O governo do presidente Javier Milei avançou no plano de encerramento do turismo social na Argentina e oficializou a demissão dos funcionários ligados aos complexos hoteleiros estatais de Embalse, na província de Córdoba, e de Chapadmalal, em Buenos Aires. A medida deixa a unidade turística de Embalse sem nenhum trabalhador ativo enquanto o governo define o futuro da área, que poderá ser concedida à iniciativa privada ou colocada à venda.

Segundo representantes sindicais da Unidade Turística de Embalse, 101 trabalhadores foram afetados nas duas unidades turísticas.

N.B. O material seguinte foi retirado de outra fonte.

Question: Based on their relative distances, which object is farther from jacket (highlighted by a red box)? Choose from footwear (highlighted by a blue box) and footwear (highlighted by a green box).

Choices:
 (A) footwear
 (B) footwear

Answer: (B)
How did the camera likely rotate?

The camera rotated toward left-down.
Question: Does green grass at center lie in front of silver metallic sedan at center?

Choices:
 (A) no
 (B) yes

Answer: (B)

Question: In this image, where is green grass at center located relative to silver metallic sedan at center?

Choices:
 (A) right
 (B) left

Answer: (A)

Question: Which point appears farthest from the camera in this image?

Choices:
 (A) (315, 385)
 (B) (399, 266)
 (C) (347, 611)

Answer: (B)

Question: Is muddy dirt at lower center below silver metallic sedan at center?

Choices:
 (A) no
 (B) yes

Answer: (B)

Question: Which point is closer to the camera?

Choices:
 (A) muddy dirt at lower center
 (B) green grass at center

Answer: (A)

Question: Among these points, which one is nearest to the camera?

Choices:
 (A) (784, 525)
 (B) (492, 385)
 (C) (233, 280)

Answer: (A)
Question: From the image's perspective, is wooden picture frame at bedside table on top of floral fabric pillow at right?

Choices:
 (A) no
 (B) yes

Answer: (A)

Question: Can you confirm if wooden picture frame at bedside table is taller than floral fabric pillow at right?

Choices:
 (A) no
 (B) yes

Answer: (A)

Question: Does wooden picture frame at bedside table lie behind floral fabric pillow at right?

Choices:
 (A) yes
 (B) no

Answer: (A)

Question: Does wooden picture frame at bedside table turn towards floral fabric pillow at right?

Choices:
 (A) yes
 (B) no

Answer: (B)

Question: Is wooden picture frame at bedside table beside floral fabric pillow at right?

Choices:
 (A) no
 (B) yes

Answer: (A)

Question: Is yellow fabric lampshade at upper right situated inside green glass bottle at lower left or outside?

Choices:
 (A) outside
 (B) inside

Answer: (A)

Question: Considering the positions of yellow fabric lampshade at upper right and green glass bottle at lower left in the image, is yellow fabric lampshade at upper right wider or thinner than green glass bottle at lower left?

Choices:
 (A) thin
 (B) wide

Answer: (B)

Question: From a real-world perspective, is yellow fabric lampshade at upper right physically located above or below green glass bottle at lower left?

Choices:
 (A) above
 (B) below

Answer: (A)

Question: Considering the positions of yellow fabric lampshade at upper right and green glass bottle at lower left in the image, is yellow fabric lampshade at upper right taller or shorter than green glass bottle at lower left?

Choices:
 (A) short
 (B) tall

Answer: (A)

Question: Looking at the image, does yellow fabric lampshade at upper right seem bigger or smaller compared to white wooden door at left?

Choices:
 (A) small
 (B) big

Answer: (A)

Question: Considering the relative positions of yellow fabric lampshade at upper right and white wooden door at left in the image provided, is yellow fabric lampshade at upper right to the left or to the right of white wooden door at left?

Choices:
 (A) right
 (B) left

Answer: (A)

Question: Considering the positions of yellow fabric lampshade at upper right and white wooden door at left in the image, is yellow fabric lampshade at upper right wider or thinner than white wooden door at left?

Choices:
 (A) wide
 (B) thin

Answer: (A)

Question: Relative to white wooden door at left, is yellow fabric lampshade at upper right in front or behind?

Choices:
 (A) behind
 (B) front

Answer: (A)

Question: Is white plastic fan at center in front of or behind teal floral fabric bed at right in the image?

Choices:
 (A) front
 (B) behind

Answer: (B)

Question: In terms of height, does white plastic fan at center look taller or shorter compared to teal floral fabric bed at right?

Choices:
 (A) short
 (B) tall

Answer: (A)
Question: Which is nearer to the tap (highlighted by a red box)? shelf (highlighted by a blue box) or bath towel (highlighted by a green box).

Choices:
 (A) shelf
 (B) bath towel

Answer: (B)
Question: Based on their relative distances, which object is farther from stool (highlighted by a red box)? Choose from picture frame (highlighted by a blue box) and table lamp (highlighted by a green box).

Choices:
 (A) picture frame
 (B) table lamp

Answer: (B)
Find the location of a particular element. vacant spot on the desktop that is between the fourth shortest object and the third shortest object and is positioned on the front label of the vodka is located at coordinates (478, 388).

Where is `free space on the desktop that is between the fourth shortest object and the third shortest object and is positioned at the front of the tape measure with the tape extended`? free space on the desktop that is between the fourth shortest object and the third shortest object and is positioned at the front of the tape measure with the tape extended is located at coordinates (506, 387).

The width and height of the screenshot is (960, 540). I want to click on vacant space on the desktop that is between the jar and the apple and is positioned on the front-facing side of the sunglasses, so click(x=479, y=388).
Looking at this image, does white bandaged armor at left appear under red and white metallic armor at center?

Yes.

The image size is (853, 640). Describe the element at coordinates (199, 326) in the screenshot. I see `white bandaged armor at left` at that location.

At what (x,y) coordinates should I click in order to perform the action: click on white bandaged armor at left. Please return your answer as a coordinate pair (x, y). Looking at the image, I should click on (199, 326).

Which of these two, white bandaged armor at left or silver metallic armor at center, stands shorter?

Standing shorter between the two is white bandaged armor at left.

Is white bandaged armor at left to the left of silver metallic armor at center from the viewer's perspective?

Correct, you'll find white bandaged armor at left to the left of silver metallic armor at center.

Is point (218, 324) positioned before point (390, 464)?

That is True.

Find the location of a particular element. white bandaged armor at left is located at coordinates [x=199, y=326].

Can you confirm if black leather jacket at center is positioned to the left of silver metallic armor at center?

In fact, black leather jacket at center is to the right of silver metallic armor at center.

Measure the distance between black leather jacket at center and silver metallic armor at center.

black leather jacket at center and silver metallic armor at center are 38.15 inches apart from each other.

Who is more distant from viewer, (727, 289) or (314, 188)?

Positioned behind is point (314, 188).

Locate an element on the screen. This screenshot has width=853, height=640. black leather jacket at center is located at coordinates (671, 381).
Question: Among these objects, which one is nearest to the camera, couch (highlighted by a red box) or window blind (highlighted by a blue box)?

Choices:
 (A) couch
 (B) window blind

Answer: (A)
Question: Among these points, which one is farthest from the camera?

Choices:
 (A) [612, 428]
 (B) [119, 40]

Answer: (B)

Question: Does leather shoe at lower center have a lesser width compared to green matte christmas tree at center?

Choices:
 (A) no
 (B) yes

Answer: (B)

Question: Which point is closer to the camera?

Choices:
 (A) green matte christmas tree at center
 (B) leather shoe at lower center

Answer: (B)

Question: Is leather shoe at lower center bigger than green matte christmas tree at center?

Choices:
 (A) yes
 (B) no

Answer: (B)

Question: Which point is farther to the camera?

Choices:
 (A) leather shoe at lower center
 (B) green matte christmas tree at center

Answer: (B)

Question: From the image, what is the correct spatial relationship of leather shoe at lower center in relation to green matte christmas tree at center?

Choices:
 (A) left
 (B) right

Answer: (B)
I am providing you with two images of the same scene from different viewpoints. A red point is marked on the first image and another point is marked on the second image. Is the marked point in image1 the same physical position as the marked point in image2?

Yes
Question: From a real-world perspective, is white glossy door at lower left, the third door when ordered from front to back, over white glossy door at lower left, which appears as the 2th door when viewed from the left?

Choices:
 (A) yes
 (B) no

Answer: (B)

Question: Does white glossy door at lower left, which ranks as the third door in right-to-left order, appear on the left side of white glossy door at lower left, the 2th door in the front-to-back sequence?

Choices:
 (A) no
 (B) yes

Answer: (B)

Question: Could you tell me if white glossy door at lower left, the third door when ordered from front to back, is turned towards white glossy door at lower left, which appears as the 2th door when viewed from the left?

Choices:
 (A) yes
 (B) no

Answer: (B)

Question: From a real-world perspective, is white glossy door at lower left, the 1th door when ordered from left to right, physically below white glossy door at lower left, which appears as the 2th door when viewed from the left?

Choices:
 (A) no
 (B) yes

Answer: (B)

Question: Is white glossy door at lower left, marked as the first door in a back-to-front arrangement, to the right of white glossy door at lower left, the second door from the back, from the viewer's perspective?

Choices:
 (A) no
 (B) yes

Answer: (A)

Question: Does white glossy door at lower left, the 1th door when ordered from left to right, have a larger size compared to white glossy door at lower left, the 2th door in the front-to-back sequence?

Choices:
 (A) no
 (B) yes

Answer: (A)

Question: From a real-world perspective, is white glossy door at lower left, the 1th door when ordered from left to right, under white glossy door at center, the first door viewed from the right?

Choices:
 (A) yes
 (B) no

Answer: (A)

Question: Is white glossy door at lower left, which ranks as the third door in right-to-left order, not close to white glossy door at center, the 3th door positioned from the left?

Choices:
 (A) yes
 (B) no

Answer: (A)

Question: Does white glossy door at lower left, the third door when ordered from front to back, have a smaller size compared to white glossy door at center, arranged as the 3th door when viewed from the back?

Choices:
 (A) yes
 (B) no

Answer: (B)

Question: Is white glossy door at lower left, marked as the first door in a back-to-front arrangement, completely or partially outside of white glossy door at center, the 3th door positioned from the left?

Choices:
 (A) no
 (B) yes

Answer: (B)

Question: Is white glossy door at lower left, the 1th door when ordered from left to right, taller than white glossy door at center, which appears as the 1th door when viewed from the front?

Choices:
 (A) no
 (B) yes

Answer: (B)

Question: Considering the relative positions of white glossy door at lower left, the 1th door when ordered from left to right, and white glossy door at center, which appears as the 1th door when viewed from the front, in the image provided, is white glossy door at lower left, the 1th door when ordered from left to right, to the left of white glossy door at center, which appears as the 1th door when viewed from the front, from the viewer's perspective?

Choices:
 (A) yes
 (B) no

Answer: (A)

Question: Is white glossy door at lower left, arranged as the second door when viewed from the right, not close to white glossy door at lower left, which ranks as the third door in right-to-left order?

Apenas no complexo localizado no Vale de Calamuchita, 45 funcionários perderam seus vínculos com a unidade.

Entre os atingidos estão cerca de 15 trabalhadores terceirizados, desligados imediatamente, além de 30 servidores efetivos colocados em regime de disponibilidade por um período de até um ano. Caso não sejam realocados nesse intervalo, os funcionários poderão ser desligados definitivamente da administração pública nacional, com direito à indenização prevista em acordo coletivo.

O complexo turístico de Embalse ocupa uma área de mais de 300 hectares às margens do maior lago da província de Córdoba. O espaço reúne sete hotéis, bangalôs e outras estruturas voltadas ao turismo social. Nos últimos anos, apenas duas unidades permaneciam em funcionamento.

A decisão foi oficializada por meio de resolução do governo argentino, dentro do plano de “transformação do Estado” defendido pela gestão Milei. As propriedades foram transferidas para a Agência de Administração de Bens do Estado (AABE), responsável por conduzir processos de concessão ou privatização dos imóveis.

Protesto

Representantes do sindicato também criticaram a medida e afirmaram que esta é a primeira vez, desde a inauguração dos hotéis na década de 1950, que o complexo fica sem funcionários. A entidade informou ainda que buscará reverter a decisão em reunião marcada com integrantes do governo federal argentino.

Como forma de protesto, trabalhadores e sindicalistas anunciaram uma manifestação na ponte da barragem de Embalse, importante ligação rodoviária da região. O ato deve provocar bloqueios parciais na Rota 5 durante parte da manhã deste sábado (30).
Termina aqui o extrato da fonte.